Ia memberikan contoh-contoh kalimat dakwah yang dapat disesuaikan dengan konteks dan audiens.
“Bahasa krama tidak hanya soal formalitas, tetapi juga soal penghormatan. Dalam dakwah, ini sangat relevan untuk menciptakan suasana yang teduh dan menyejukkan,” tutur Didik.
Tidak hanya mendapatkan materi saja, para siswa langsung mengikuti praktik yang diajarkan oleh narasumber.
Dalam sesi ini, peserta diminta mempraktikkan teknik berbicara menggunakan bahasa Jawa krama dalam berbagai konteks, seperti sambutan resmi, pengantar doa, hingga menyampaikan nasihat agama.
Beberapa peserta juga mendapat kesempatan mempraktikkan peran sebagai panatacara dalam simulasi acara pernikahan adat Jawa.
Menjaga Tradisi di Era Modern
Pengelola Sanggar Seni, Widodo Brotosejati menambahkan, bahwa pelatihan ini diharapkan dapat memberikan nilai tambah bagi peserta, tidak hanya dalam Bahasa Jawa tetapi juga dalam melestarikan tradisi di tengah tantangan modernisasi.

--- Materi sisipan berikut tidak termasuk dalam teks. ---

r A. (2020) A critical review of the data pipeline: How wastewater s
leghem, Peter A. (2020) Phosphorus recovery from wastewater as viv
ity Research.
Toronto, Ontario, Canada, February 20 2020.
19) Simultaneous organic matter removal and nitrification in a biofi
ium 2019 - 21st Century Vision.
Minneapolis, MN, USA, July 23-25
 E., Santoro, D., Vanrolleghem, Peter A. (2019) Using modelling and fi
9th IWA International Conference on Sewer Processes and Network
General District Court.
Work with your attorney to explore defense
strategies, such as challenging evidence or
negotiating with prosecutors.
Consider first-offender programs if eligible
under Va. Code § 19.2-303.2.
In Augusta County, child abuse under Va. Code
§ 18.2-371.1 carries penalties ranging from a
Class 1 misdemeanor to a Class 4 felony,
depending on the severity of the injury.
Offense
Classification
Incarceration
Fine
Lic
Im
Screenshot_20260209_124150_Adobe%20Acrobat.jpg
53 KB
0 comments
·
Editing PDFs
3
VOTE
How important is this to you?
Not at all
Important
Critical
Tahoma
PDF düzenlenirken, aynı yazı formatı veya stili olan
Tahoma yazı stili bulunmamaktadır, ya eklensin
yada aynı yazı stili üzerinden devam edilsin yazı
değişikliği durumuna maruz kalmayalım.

“Di era sekarang, kita sering kali melupakan nilai-nilai lokal. Hal itu menjadi komitmen untuk merawat budaya lokal sekaligus menjadikannya sebagai sarana yang efektif,” jelasnya.

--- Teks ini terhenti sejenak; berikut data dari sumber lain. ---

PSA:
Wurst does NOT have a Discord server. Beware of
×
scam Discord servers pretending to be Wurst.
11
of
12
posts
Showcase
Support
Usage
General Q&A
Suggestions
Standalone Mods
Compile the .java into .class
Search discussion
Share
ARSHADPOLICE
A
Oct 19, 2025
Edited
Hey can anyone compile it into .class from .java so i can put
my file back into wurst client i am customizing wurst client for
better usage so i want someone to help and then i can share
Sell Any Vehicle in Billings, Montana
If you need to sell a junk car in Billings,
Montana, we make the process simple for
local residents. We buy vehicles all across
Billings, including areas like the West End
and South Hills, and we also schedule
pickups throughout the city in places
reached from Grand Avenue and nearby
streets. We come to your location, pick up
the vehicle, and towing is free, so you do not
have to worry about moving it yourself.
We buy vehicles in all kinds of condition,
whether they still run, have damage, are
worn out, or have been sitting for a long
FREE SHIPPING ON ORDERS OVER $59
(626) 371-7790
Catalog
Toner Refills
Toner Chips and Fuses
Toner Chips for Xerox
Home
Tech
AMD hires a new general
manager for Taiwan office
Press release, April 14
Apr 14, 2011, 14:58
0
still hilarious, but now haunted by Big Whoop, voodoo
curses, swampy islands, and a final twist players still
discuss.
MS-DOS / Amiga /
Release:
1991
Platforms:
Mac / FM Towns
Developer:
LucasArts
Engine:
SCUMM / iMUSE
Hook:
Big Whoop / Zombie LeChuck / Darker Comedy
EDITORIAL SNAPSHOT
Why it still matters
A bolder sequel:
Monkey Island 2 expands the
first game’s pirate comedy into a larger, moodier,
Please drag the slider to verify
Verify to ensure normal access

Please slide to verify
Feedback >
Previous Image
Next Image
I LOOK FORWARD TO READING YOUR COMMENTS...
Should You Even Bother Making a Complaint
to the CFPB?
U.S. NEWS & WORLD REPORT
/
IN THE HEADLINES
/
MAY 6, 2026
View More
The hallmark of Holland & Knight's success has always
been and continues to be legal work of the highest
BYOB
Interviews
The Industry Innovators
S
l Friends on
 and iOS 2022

Jamal, salah seorang tokoh masyarakat mendukung dan mengapresiasi inisiatif NU atas pelatihan tersebut, yang dinilai selaras dengan upaya menjaga kearifan lokal.
“Generasi muda sekarang banyak yang kurang memahami bahasa Jawa krama. Dengan adanya pelatihan ini, diharapkan NU dapat menjadi pelopor kebangkitan bahasa dan budaya Jawa,” bebernya.
Di akhir pelatihan, para peserta menyampaikan harapan agar program serupa dapat terus dilaksanakan, tidak hanya di tingkat kelurahan tetapi juga diperluas ke wilayah lain di Kecamatan Gunungpati.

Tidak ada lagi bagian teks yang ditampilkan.